→ **What you need to do**
Find the word "korsordssvar" in the data below and copy each line that holds it.

Collection entries:
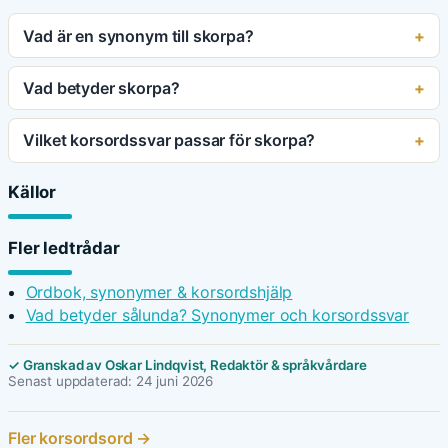
Vad är en synonym till skorpa?
Vad betyder skorpa?
Vilket korsordssvar passar för skorpa?
Källor
Fler ledtrådar
Ordbok, synonymer & korsordshjälp
Vad betyder sålunda? Synonymer och korsordssvar
✓ Granskad av Oskar Lindqvist, Redaktör & språkvårdare
Senast uppdaterad: 24 juni 2026
Fler korsordsord →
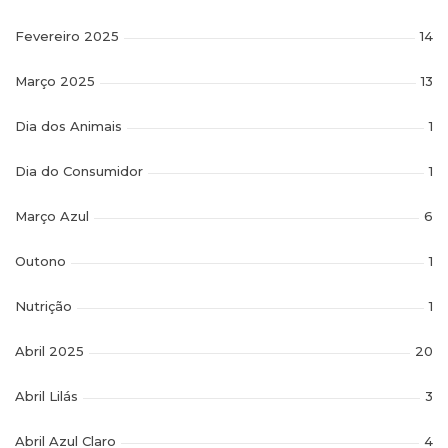
Fevereiro 2025
14
Março 2025
13
Dia dos Animais
1
Dia do Consumidor
1
Março Azul
6
Outono
1
Nutrição
1
Abril 2025
20
Abril Lilás
3
Abril Azul Claro
4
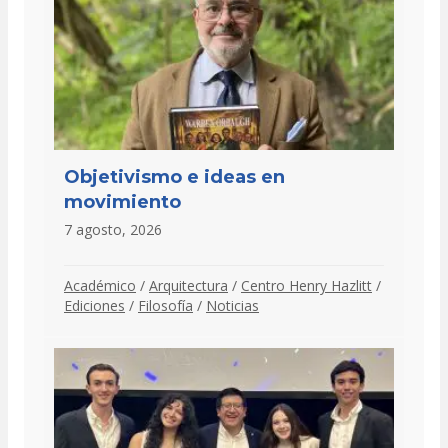
Objetivismo e ideas en
movimiento
7 agosto, 2026
Académico
/
Arquitectura
/
Centro Henry Hazlitt
/
Ediciones
/
Filosofía
/
Noticias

→ **Task result**
Vilket korsordssvar passar för skorpa?
Vad betyder sålunda? Synonymer och korsordssvar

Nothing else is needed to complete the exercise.